The Division of Virgin Islands Cultural Education under the Education Department has been tapped to tape the sessions and Krigger said local students will be given the chance to see them.
Historic Preservation and the Division of Libraries, Archives and Museums under Planning and Natural Resources are partners in this week’s event, which they called a “two-day information exchange” meant to highlight the Caribbean’s role in the triangular slave trade and how they served as a hub for the movement of not only people, but goods and ideas.
Funded by the Riksbankens Jubileumsfond of Sweden (The Swedish Psychotrauma Society) the sessions also look at the colonial relationship between the Caribbean islands and countries such as Sweden, Denmark and Scandinavia.
“Three months ago, the group contacted us to organize a tour of the fort (Ford Christian) and when we heard what they were proposing to present, we knew we had to partner with them,” Krigger said.

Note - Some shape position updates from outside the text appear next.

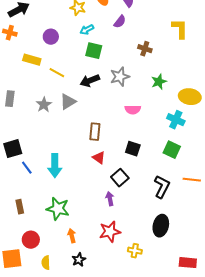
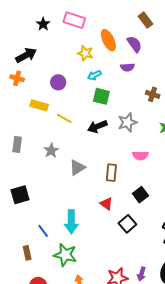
purple semicircle: (120, 22) -> (127, 67), turned 48
gray triangle: (68, 102) -> (77, 168), moved
brown rectangle: (95, 132) -> (111, 173), moved
black square: (133, 149) -> (140, 195), turned 35
cyan arrow: (55, 166) -> (71, 222), moved
blue line: (27, 168) -> (43, 231), moved
purple arrow: (110, 199) -> (141, 274), moved, turned -152

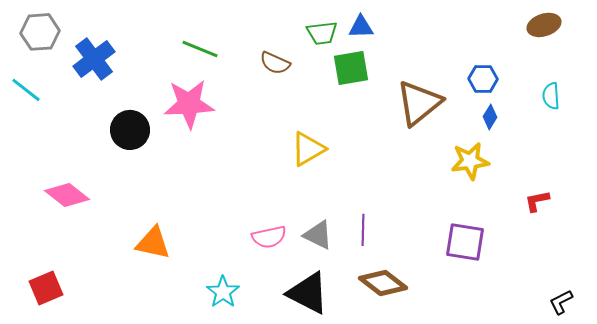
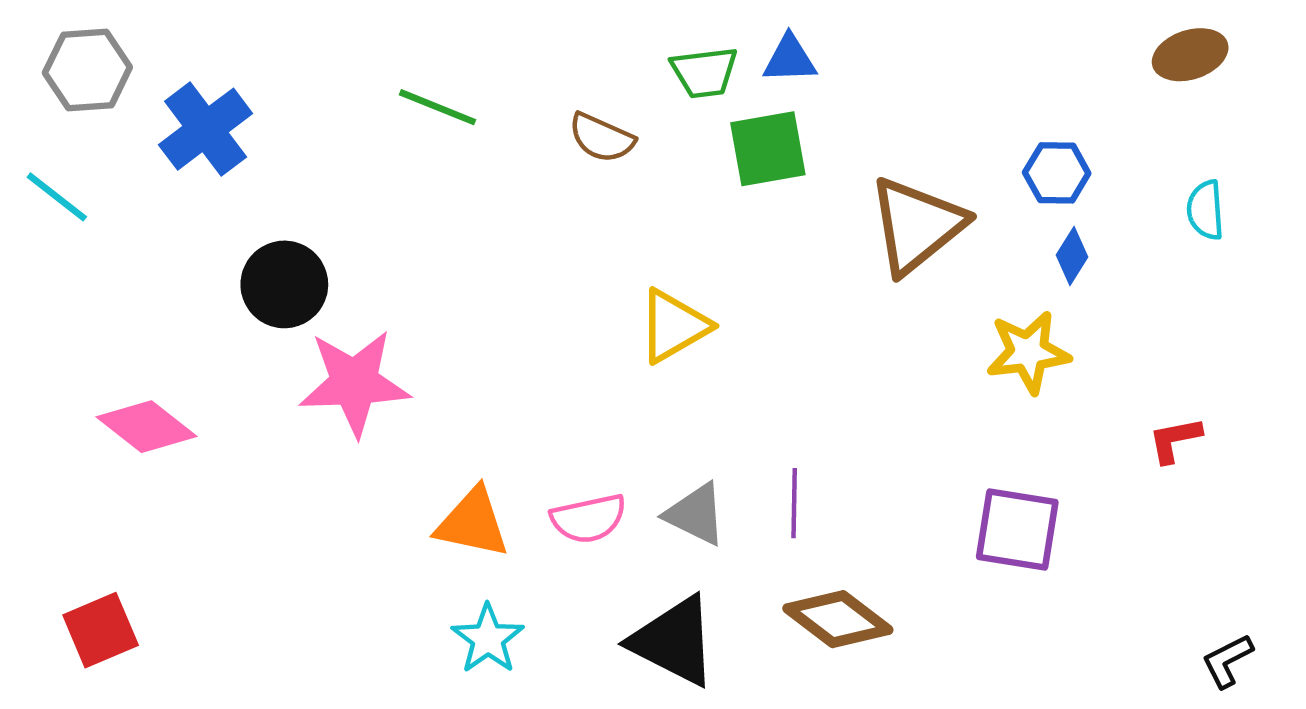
pink star: (189, 104) -> (354, 383), moved
orange triangle: (153, 243) -> (472, 523), moved

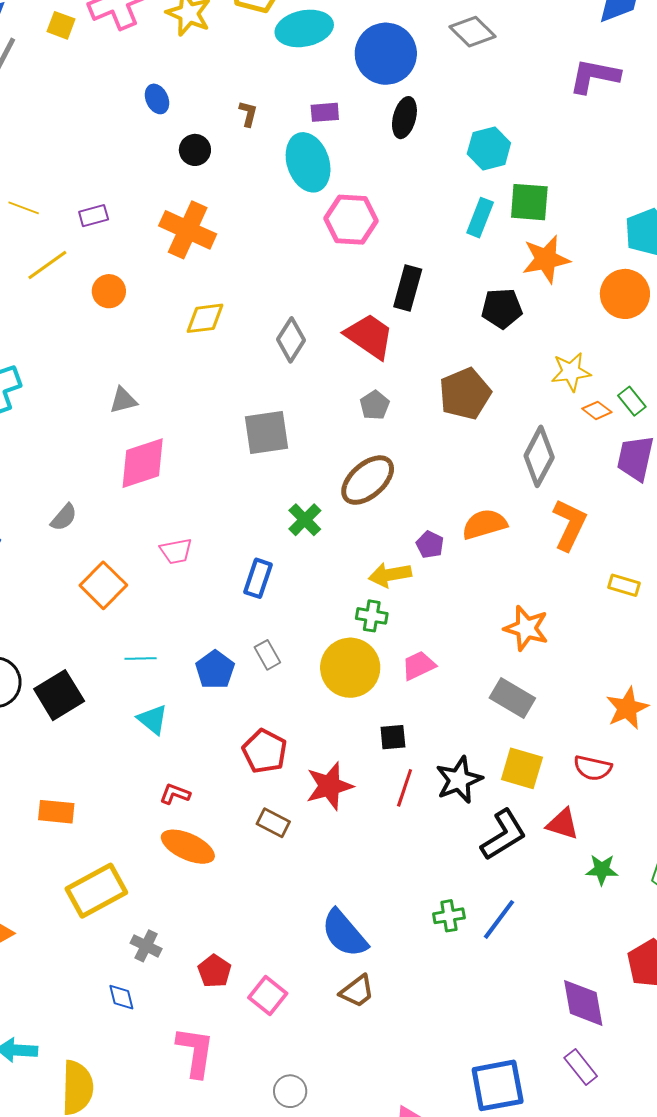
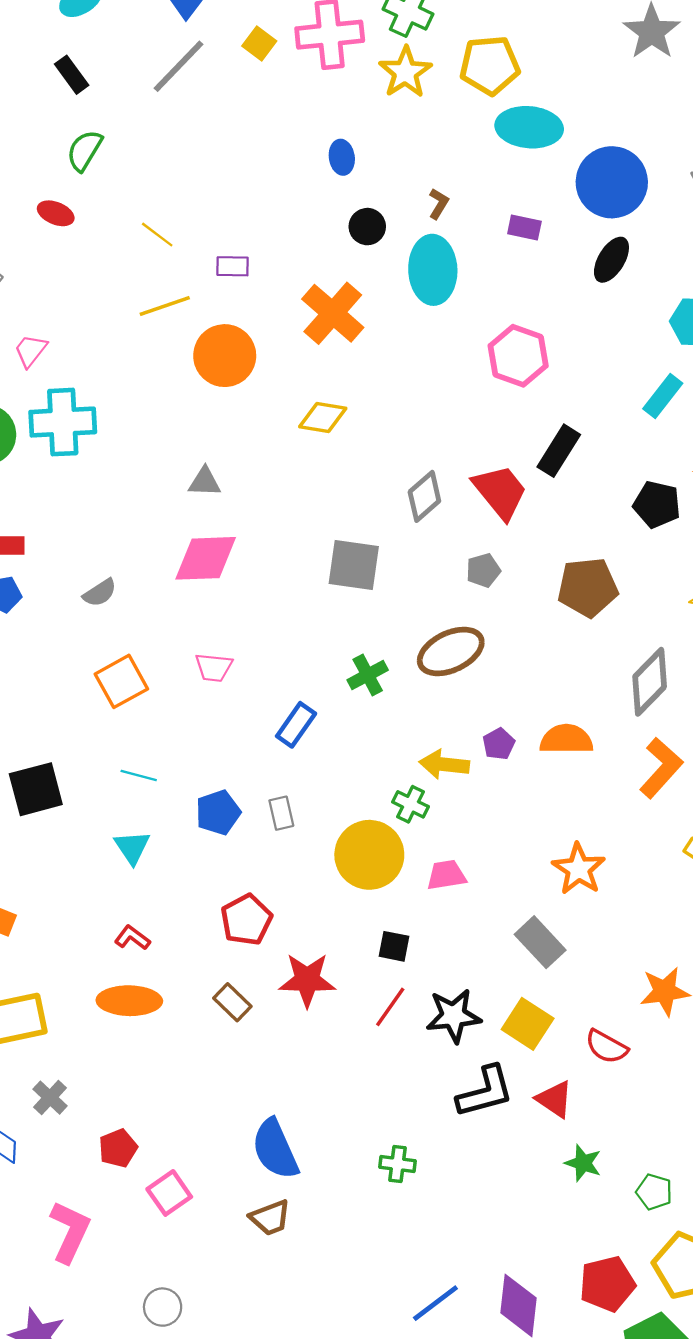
cyan ellipse: (308, 162) -> (433, 270), moved
orange circle: (109, 291) -> (225, 356), size x1.6
gray diamond: (291, 340) -> (424, 496), moved
orange ellipse: (188, 847) -> (129, 1001), turned -40
blue line: (499, 919) -> (435, 1303), moved

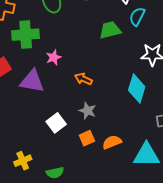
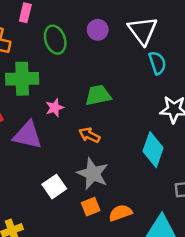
cyan semicircle: (137, 17) -> (157, 63), turned 132
green trapezoid: (110, 30) -> (98, 95), moved
gray star: (88, 111) -> (93, 174), size x1.5

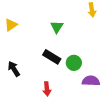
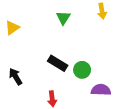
green triangle: (57, 27) -> (63, 18), moved

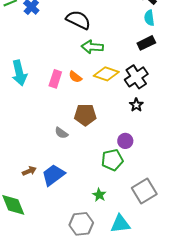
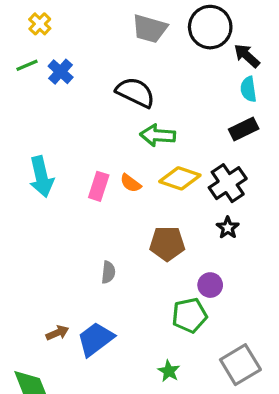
brown pentagon: (85, 115) -> (167, 244), moved
gray semicircle: (61, 133) -> (108, 272), turned -120

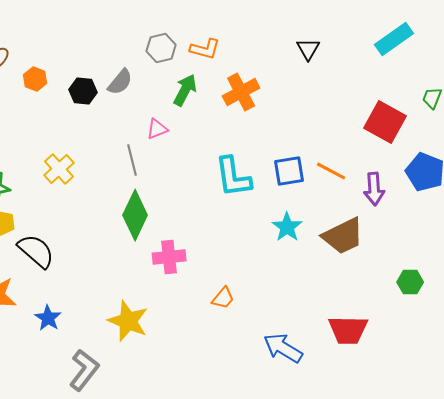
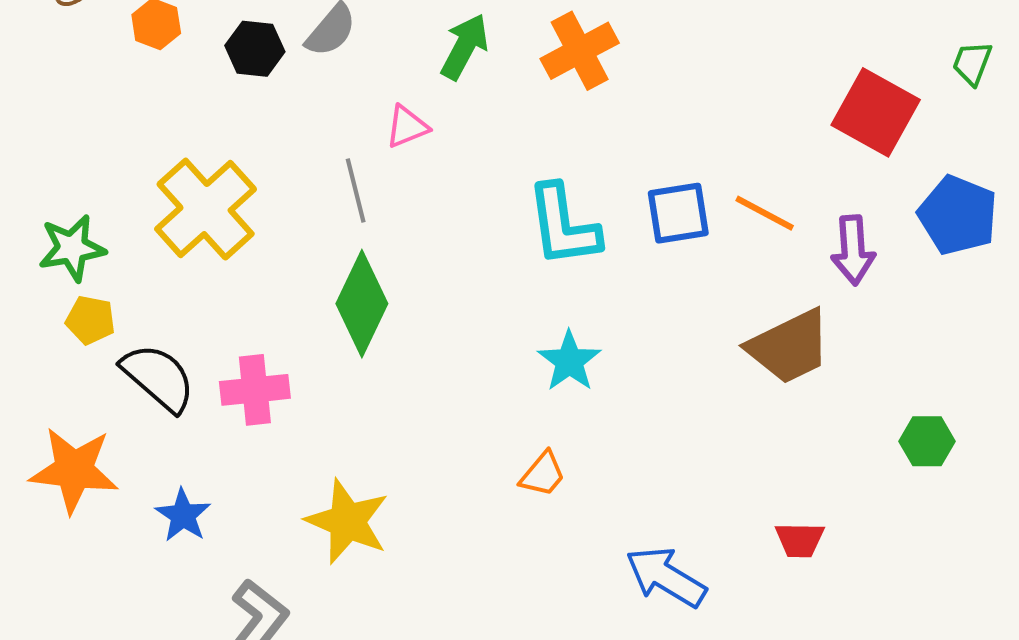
yellow cross: (59, 169) -> (206, 209), size x1.6
cyan star: (287, 227) -> (569, 361), moved
pink cross: (169, 257) -> (255, 390), moved
red trapezoid: (348, 330) -> (800, 540), size x0.6

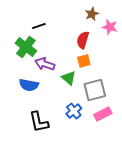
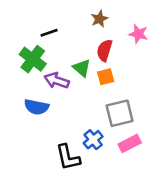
brown star: (92, 14) -> (99, 19), moved
green triangle: (69, 78) -> (82, 68), moved
black L-shape: (39, 122) -> (68, 157), moved

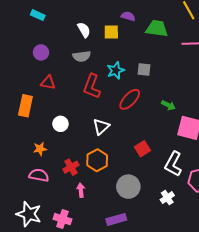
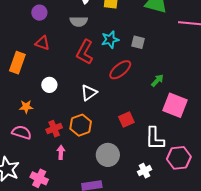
green arrow: (168, 105) -> (157, 80), turned -80
white L-shape: (173, 164) -> (155, 138), turned -35

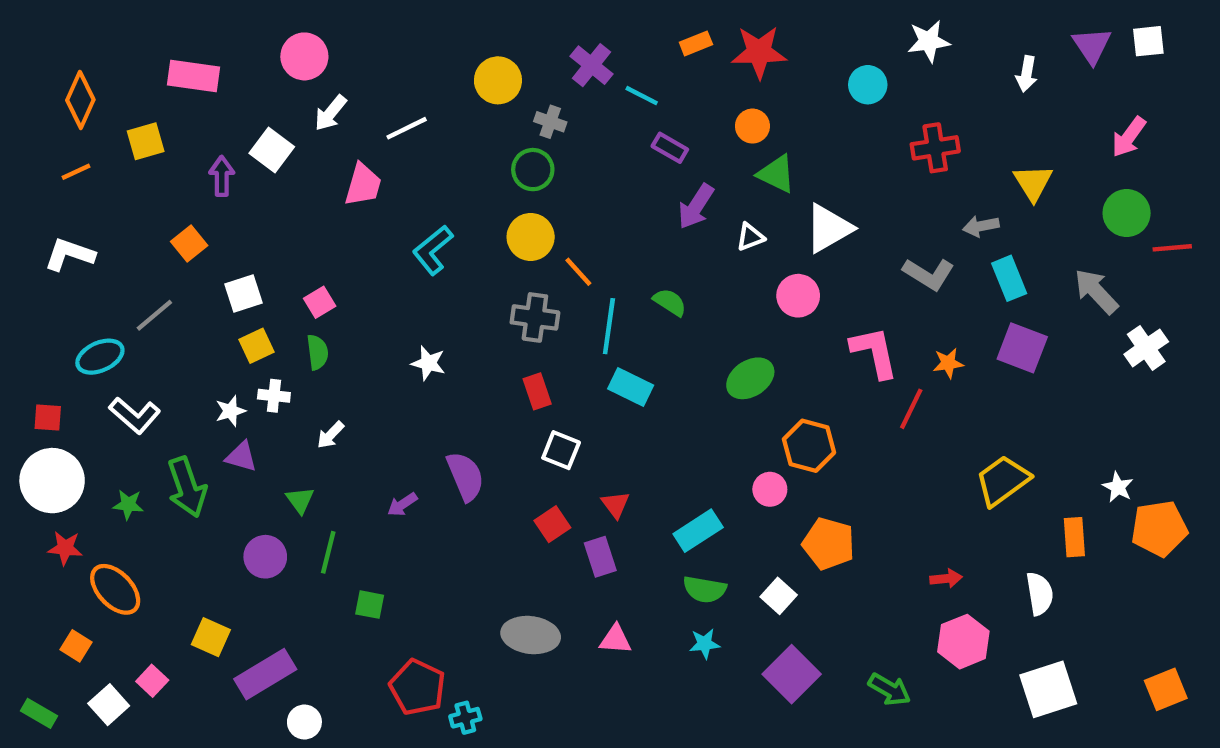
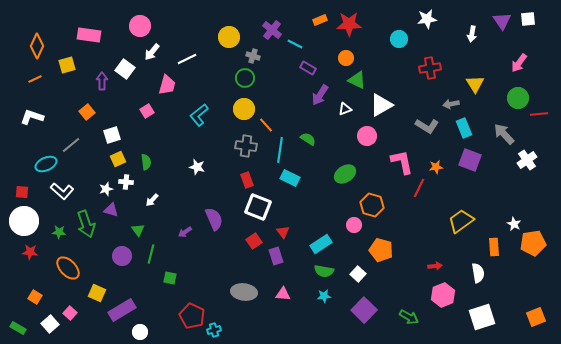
pink square: (320, 302) -> (147, 111), moved
white square: (561, 450) -> (258, 207), size x1.5
orange ellipse: (115, 589) -> (68, 268), moved

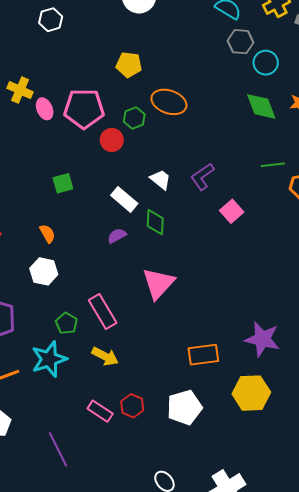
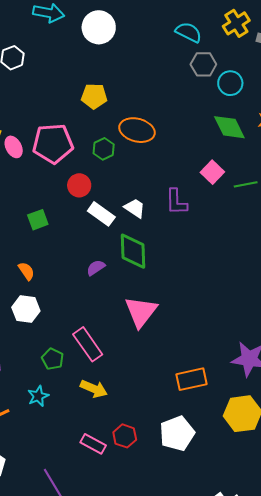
red circle: (112, 140) -> (79, 185), moved
purple L-shape: (202, 177) -> (176, 202), turned -52
white rectangle: (124, 199) -> (101, 214), moved
pink square: (232, 211) -> (212, 172), moved
green diamond: (155, 222) -> (133, 251), size x1.4
cyan star: (49, 359) -> (38, 396), size x0.6

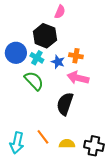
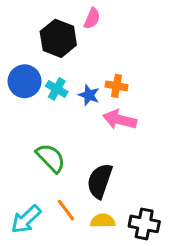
black hexagon: (45, 36) -> (58, 38), moved
green semicircle: (34, 81) -> (51, 158), moved
black semicircle: (65, 104) -> (100, 181), moved
cyan arrow: (17, 143) -> (26, 219), turned 35

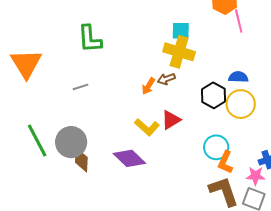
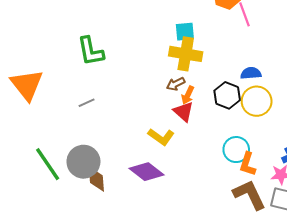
orange arrow: (148, 86) -> (188, 95), moved
red triangle: (171, 120) -> (183, 112), moved, turned -40

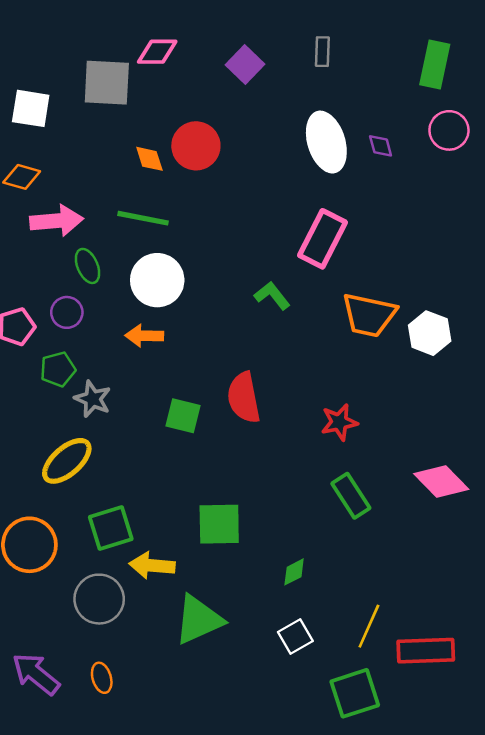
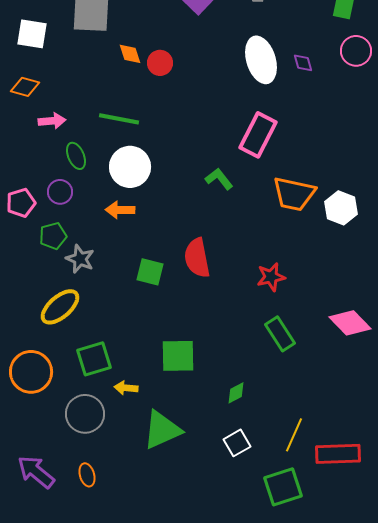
red circle: (196, 146) -> (160, 63), size x0.7
orange diamond: (149, 159) -> (130, 54), moved
pink arrow: (57, 221) -> (52, 121), size x0.7
yellow arrow: (152, 565) -> (126, 388), size x0.7

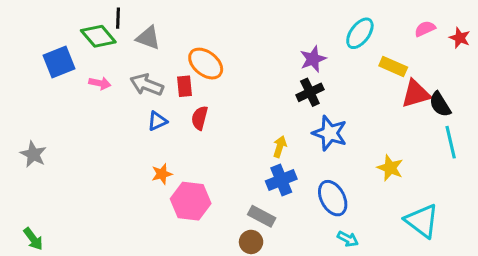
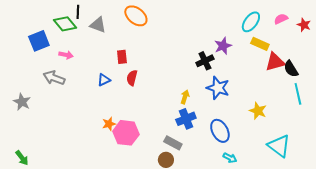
cyan ellipse: (360, 33) -> (251, 22), moved
purple star: (313, 59) -> (223, 46), moved
orange ellipse: (206, 64) -> (136, 16), moved
gray arrow: (147, 85) -> (54, 78), moved
orange star: (162, 174) -> (109, 124), moved

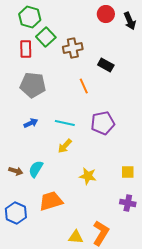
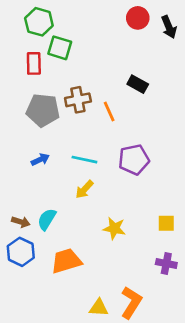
green square: (46, 37) -> (60, 48), turned -30
brown cross: (73, 48) -> (78, 100), moved
blue hexagon: (16, 213) -> (21, 252), moved

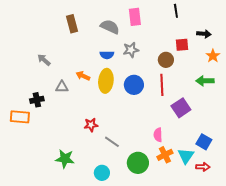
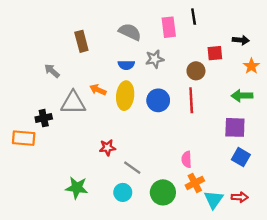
black line: (176, 11) -> (194, 17), moved
pink rectangle: (135, 17) -> (169, 27), moved
brown rectangle: (72, 24) -> (81, 41), moved
gray triangle: (62, 87) -> (73, 103), size x1.6
purple square: (181, 108) -> (235, 127), moved, turned 36
blue square: (204, 142) -> (241, 157), moved
cyan triangle: (186, 156) -> (214, 200), moved
cyan circle: (102, 173) -> (123, 192), moved

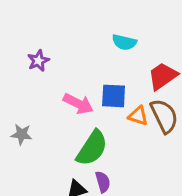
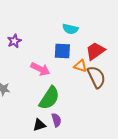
blue square: (114, 96) -> (62, 51), moved
orange triangle: (138, 116) -> (80, 66), moved

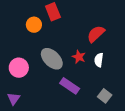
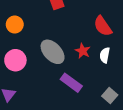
orange circle: (34, 25) -> (15, 25), moved
red semicircle: (96, 34) -> (103, 26), turned -84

“This is something that is definitely important to the community. We have a shared history and a shared interest and we felt that we needed to help bring this information to the public’s attention.”
For organizer Jonas Nordin, associate professor at the Swedish History Museum, the workshops also give researchers from across the world a chance to come together and share the information they have been gathering about European interests in the region and their influence on everything from health care practices to the exchange of money and other commodities brought over.
Nordin said that for years research into these topics has been conducted separately and forums such as this give the researchers a chance to come together, present their findings and come up with other platforms for discussion.
“The Virgin Islands was a Danish colony for such a long period and looking at issues on the exploitation of the Caribbean will bring in narratives, stories about the symbiotic relationship with Sweden and other nearby countries,” Nordin said. “That’s why it is advantageous to have it here, where there are also resources available that we can use and share.”
Organizers selected historians, archaeologists, anthropologists and scholars from around the world to participate, Nordin added.
The workshops continue through Wednesday on St. Thomas and Krigger said DPNR and Historic Preservation will be looking to partner or co-organize more events as 2017 Transfer Day ceremonies approach.